● **Transcribed page contents**:

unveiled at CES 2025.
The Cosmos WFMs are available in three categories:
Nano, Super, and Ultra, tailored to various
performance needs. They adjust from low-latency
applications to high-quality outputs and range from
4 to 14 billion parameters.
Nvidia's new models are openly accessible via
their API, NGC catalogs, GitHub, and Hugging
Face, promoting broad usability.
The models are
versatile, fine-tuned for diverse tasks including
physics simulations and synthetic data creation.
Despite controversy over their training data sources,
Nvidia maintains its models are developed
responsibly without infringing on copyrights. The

● **TASK INSTRUCTIONS**: Reproduce the data in full, exactly as presented.

● **SOLUTION BELOW**:
unveiled at CES 2025.
The Cosmos WFMs are available in three categories:
Nano, Super, and Ultra, tailored to various
performance needs. They adjust from low-latency
applications to high-quality outputs and range from
4 to 14 billion parameters.
Nvidia's new models are openly accessible via
their API, NGC catalogs, GitHub, and Hugging
Face, promoting broad usability.
The models are
versatile, fine-tuned for diverse tasks including
physics simulations and synthetic data creation.
Despite controversy over their training data sources,
Nvidia maintains its models are developed
responsibly without infringing on copyrights. The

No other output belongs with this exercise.